Features

text2vec provides an efficient framework with a concise API for text analysis and natural language processing (NLP) in R.

This package is efficient because it is carefully written in C++, which also means that text2vec is memory friendly. Some parts, such as training GloVe word embeddings are fully parallelized using the excellent RcppParallel package. This means that the word embeddings are computed in parallel on OS X, Linux, Windows, and Solaris (x86) without any additional tuning or tricks. Finally, a streaming API means that users do not have to load all the data into RAM.

This vignette explains how to use text2vec to vectorize text on arbitrary n-grams using either a vocabulary or feature hashing. See the glove vignette for an explanation of how to use state-of-the art GloVe word embeddings with this package.

Text vectorization

Most text mining and NLP modeling use bag-of-words or bag-of-n-grams methods. Despite their simplicity, these models usually demonstrate good performance on text categorization and classification tasks. But, in contrast to their theoretical simplicity and practical efficiency, building bag-of-words models involves technical challenges. This is especially the case in R because of its copy-on-modify semantics.

Text analysis pipeline

Let’s briefly review some details of a typical text analysis pipeline :

  1. The reseacher usually begins by constructing a document-term matrix (DTM) from input documents.
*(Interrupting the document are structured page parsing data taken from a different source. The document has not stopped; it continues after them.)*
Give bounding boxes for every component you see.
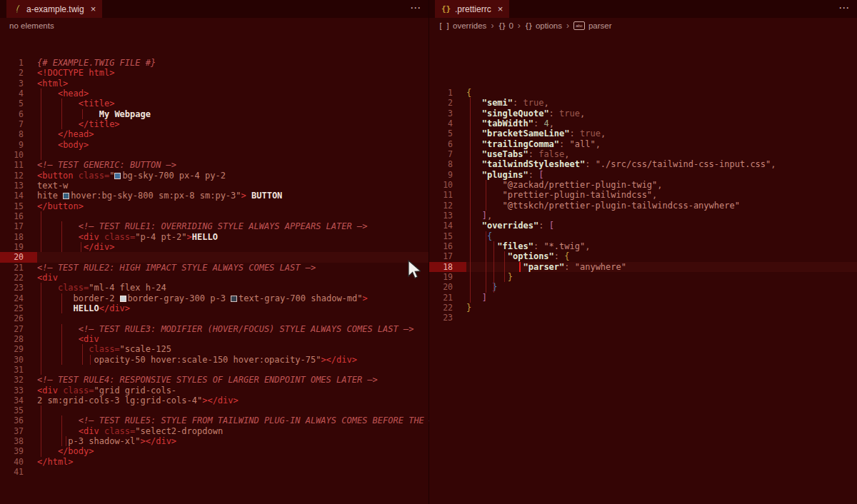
code-token: "options"	[508, 251, 554, 261]
object-icon: {}	[498, 22, 505, 30]
code-line[interactable]: 22}	[429, 303, 857, 313]
breadcrumb-item-overrides[interactable]: overrides	[453, 21, 486, 30]
code-line[interactable]: 11 "prettier-plugin-tailwindcss",	[429, 190, 857, 200]
more-actions-icon[interactable]: ⋯	[410, 1, 421, 14]
line-content: {	[466, 231, 857, 241]
breadcrumb-item-parser[interactable]: parser	[588, 21, 612, 30]
code-line[interactable]: 39 </body>	[0, 446, 428, 456]
line-number: 28	[0, 334, 37, 344]
breadcrumb-right[interactable]: [ ]overrides›{}0›{}options›abcparser	[429, 18, 857, 34]
code-line[interactable]: 18 <div class="p-4 pt-2">HELLO	[0, 232, 428, 242]
code-line[interactable]: 25 HELLO</div>	[0, 303, 428, 313]
tab-prettierrc[interactable]: {} .prettierrc ×	[435, 0, 509, 18]
code-line[interactable]: 4 <head>	[0, 89, 428, 99]
code-line[interactable]: 30 opacity-50 hover:scale-150 hover:opac…	[0, 355, 428, 365]
indent-guide	[41, 355, 41, 365]
code-line[interactable]: 3 "singleQuote": true,	[429, 109, 857, 119]
tab-bar-right: {} .prettierrc × ⋯	[429, 0, 857, 18]
code-line[interactable]: 36 <!— TEST RULE5: STYLE FROM TAILWIND P…	[0, 415, 428, 425]
code-line[interactable]: 9 <body>	[0, 140, 428, 150]
code-line[interactable]: 2<!DOCTYPE html>	[0, 68, 428, 78]
code-line[interactable]: 11<!— TEST GENERIC: BUTTON —>	[0, 160, 428, 170]
code-line[interactable]: 4 "tabWidth": 4,	[429, 119, 857, 128]
line-number: 33	[0, 385, 37, 395]
code-line[interactable]: 7 "useTabs": false,	[429, 149, 857, 159]
code-line[interactable]: 14hite hover:bg-sky-800 sm:px-8 sm:py-3"…	[0, 191, 428, 201]
code-line[interactable]: 35	[0, 405, 428, 415]
code-line[interactable]: 32<!— TEST RULE4: RESPONSIVE STYLES OF L…	[0, 375, 428, 385]
code-token: </html>	[37, 457, 74, 467]
code-line[interactable]: 33<div class="grid grid-cols-	[0, 385, 428, 395]
code-token: ,	[771, 159, 776, 169]
code-line[interactable]: 37 <div class="select2-dropdown	[0, 426, 428, 436]
line-content: }	[466, 272, 857, 282]
code-line[interactable]: 12 "@ttskch/prettier-plugin-tailwindcss-…	[429, 201, 857, 211]
line-content: "options": {	[466, 251, 857, 261]
code-line[interactable]: 5 <title>	[0, 99, 428, 109]
code-line[interactable]: 15</button>	[0, 201, 428, 211]
code-line[interactable]: 38 p-3 shadow-xl"></div>	[0, 436, 428, 446]
code-line[interactable]: 17 <!— TEST RULE1: OVERRIDING STYLE ALWA…	[0, 221, 428, 231]
code-line[interactable]: 1{# EXAMPLE.TWIG FILE #}	[0, 58, 428, 68]
code-token: "./src/css/tailwind-css-input.css"	[596, 159, 771, 169]
code-line[interactable]: 19 }	[429, 272, 857, 282]
tab-label: .prettierrc	[455, 4, 491, 14]
indent-guide	[486, 282, 486, 292]
code-line[interactable]: 14 "overrides": [	[429, 221, 857, 231]
indent-guide	[61, 334, 62, 344]
code-line[interactable]: 1{	[429, 88, 857, 98]
code-token: {	[487, 231, 492, 241]
twig-file-icon	[13, 4, 22, 14]
code-line[interactable]: 20	[0, 252, 428, 262]
breadcrumb-item-options[interactable]: options	[536, 21, 562, 30]
code-line[interactable]: 18 "parser": "anywhere"	[429, 262, 857, 272]
close-icon[interactable]: ×	[498, 4, 503, 14]
code-line[interactable]: 10 "@zackad/prettier-plugin-twig",	[429, 180, 857, 190]
code-line[interactable]: 21 ]	[429, 293, 857, 303]
line-number: 35	[0, 405, 37, 415]
code-line[interactable]: 6 My Webpage	[0, 109, 428, 119]
line-content: "plugins": [	[466, 170, 857, 180]
code-token: HELLO	[192, 232, 218, 242]
more-actions-icon[interactable]: ⋯	[838, 1, 850, 14]
code-line[interactable]: 27 <!— TEST RULE3: MODIFIER (HOVER/FOCUS…	[0, 324, 428, 334]
code-line[interactable]: 9 "plugins": [	[429, 170, 857, 180]
code-line[interactable]: 5 "bracketSameLine": true,	[429, 128, 857, 138]
code-line[interactable]: 24 border-2 border-gray-300 p-3 text-gra…	[0, 293, 428, 303]
code-line[interactable]: 19 </div>	[0, 242, 428, 252]
code-line[interactable]: 8 </head>	[0, 129, 428, 139]
code-line[interactable]: 21<!— TEST RULE2: HIGH IMPACT STYLE ALWA…	[0, 263, 428, 273]
code-token: ]	[482, 211, 487, 221]
line-number: 22	[429, 303, 466, 313]
tab-a-example-twig[interactable]: a-example.twig ×	[6, 0, 102, 18]
breadcrumb-item-0[interactable]: 0	[508, 21, 513, 30]
code-line[interactable]: 10	[0, 150, 428, 160]
code-line[interactable]: 15 {	[429, 231, 857, 241]
code-line[interactable]: 16 "files": "*.twig",	[429, 241, 857, 251]
code-line[interactable]: 17 "options": {	[429, 251, 857, 261]
code-line[interactable]: 8 "tailwindStylesheet": "./src/css/tailw…	[429, 159, 857, 169]
code-line[interactable]: 29 class="scale-125	[0, 344, 428, 354]
code-editor-left[interactable]: 1{# EXAMPLE.TWIG FILE #}2<!DOCTYPE html>…	[0, 34, 428, 477]
code-line[interactable]: 20 }	[429, 282, 857, 292]
code-line[interactable]: 6 "trailingComma": "all",	[429, 139, 857, 149]
code-editor-right[interactable]: 1{2 "semi": true,3 "singleQuote": true,4…	[429, 34, 857, 323]
code-line[interactable]: 342 sm:grid-cols-3 lg:grid-cols-4"></div…	[0, 395, 428, 405]
code-line[interactable]: 41	[0, 467, 428, 477]
close-icon[interactable]: ×	[91, 4, 96, 14]
code-line[interactable]: 13 ],	[429, 211, 857, 221]
code-line[interactable]: 40</html>	[0, 457, 428, 467]
breadcrumb-left[interactable]: no elements	[0, 18, 428, 34]
code-line[interactable]: 2 "semi": true,	[429, 98, 857, 108]
code-line[interactable]: 12<button class="bg-sky-700 px-4 py-2	[0, 171, 428, 181]
code-line[interactable]: 13text-w	[0, 181, 428, 191]
code-line[interactable]: 23	[429, 313, 857, 323]
code-line[interactable]: 22<div	[0, 273, 428, 283]
code-line[interactable]: 23 class="ml-4 flex h-24	[0, 283, 428, 293]
code-line[interactable]: 28 <div	[0, 334, 428, 344]
code-line[interactable]: 31	[0, 365, 428, 375]
code-line[interactable]: 16	[0, 211, 428, 221]
code-line[interactable]: 7 </title>	[0, 119, 428, 129]
code-line[interactable]: 3<html>	[0, 79, 428, 89]
code-line[interactable]: 26	[0, 313, 428, 323]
In other words, the first step is to vectorize text by creating a map from words or n-grams to a vector space.
  2. The researcher fits a model to that DTM. These models might include text classification, topic modeling, or word embedding. Fitting the model will include tuning and validating the model.
  3. Finally the researcher applies the model to new data.

In this vignette we will primarily discuss first stage. Texts themselves can take up a lot of memory, but vectorized texts usually do not, because they are stored as sparse matrices. Because of R’s copy-on-modify semantics, it is not easy to iteratively grow a DTM. So constructing a DTM, even for a small collections of documents, can be a serious bottleneck for analysts and researchers. It involves reading the whole collection of text documents into RAM and processing it as single vector, which can easily increase memory use by a factor of 2 to 4. The text2vec package solves this problem by providing a better way of constructing a document-term matrix.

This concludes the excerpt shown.